■ Action item:
Check every line of the data and copy the ones where "Vergleich" appears.

========================================

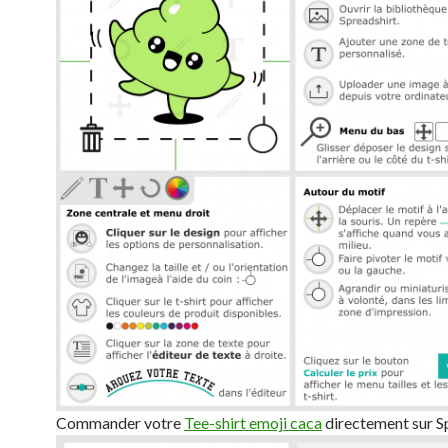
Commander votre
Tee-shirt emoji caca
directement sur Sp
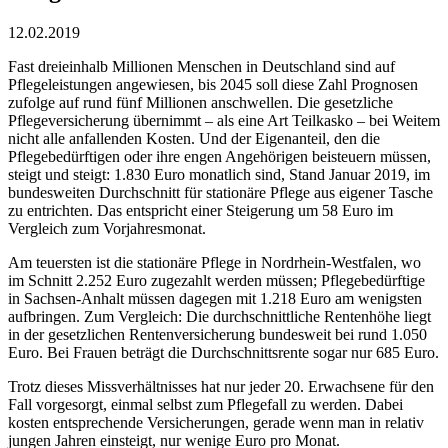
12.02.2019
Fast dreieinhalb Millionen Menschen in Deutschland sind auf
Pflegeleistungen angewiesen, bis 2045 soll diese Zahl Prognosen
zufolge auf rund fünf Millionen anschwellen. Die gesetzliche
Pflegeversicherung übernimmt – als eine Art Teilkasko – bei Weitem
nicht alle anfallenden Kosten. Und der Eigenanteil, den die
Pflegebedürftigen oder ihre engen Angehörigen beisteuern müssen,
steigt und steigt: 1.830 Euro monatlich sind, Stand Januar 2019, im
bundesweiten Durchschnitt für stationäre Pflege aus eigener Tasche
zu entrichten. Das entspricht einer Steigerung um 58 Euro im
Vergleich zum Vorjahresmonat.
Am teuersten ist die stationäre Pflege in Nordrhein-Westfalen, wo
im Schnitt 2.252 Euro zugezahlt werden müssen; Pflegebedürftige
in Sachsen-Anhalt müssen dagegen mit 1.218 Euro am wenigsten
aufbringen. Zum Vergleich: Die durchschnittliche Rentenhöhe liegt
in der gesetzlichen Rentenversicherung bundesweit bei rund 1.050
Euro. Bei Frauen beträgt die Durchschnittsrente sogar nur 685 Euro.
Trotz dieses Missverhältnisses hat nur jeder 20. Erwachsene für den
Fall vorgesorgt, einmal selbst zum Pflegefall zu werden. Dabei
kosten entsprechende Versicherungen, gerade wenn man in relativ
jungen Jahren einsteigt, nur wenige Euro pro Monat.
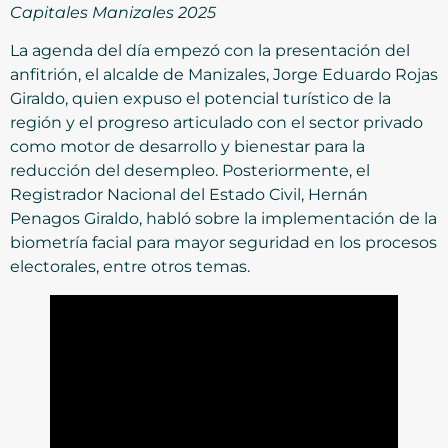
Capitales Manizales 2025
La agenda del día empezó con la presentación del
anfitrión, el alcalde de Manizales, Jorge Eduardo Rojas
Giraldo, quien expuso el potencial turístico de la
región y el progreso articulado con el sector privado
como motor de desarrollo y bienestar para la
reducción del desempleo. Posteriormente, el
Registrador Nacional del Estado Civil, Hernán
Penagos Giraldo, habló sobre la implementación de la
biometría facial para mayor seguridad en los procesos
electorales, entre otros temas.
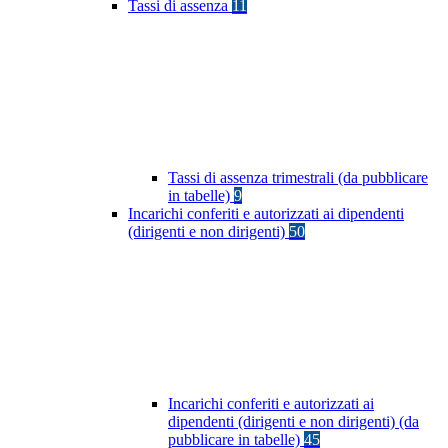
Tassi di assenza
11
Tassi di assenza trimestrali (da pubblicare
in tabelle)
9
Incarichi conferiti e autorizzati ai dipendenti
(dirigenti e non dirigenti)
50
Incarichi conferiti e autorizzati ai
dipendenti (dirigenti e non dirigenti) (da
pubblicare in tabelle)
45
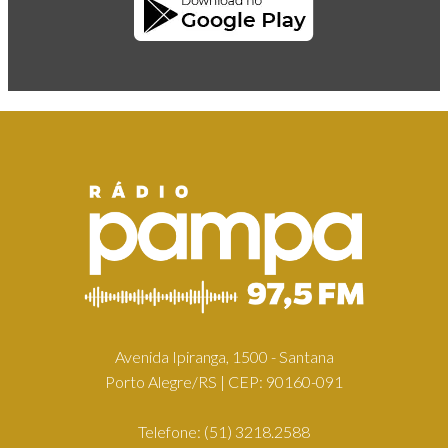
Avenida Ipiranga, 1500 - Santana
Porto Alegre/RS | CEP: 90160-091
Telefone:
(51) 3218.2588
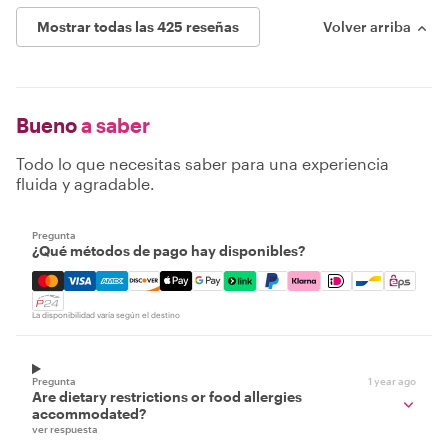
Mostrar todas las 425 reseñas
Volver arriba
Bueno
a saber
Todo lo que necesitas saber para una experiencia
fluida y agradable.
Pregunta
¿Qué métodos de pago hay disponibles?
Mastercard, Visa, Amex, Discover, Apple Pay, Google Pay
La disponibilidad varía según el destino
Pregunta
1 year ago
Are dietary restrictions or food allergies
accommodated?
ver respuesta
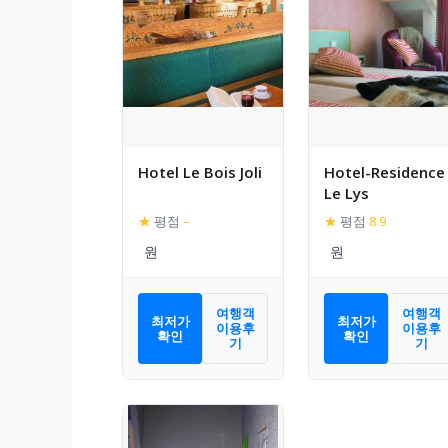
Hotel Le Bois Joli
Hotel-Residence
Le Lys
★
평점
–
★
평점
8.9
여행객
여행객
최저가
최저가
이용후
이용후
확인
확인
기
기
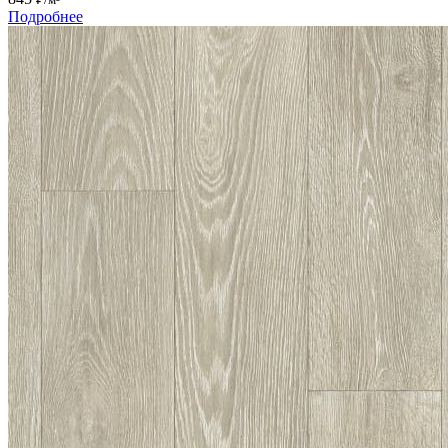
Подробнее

========================================

■ Task result:
Vergleich zum Vorjahresmonat.
aufbringen. Zum Vergleich: Die durchschnittliche Rentenhöhe liegt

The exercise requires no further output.